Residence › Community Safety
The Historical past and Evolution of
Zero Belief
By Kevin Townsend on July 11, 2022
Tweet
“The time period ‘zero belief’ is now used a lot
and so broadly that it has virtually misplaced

■ ■ ■ ■

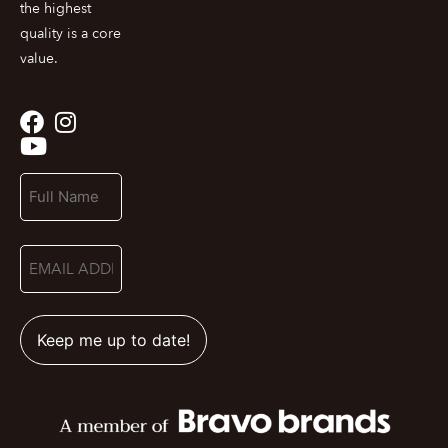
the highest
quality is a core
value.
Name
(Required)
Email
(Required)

■ ■ ■ ■

### About this exercise
From the records above, copy only the lines starting with the line that holds "The Historical past and Evolution of" and going on through the line that holds "and so broadly", exactly as written.

### Task response
The Historical past and Evolution of
Zero Belief
By Kevin Townsend on July 11, 2022
Tweet
“The time period ‘zero belief’ is now used a lot
and so broadly that it has virtually misplaced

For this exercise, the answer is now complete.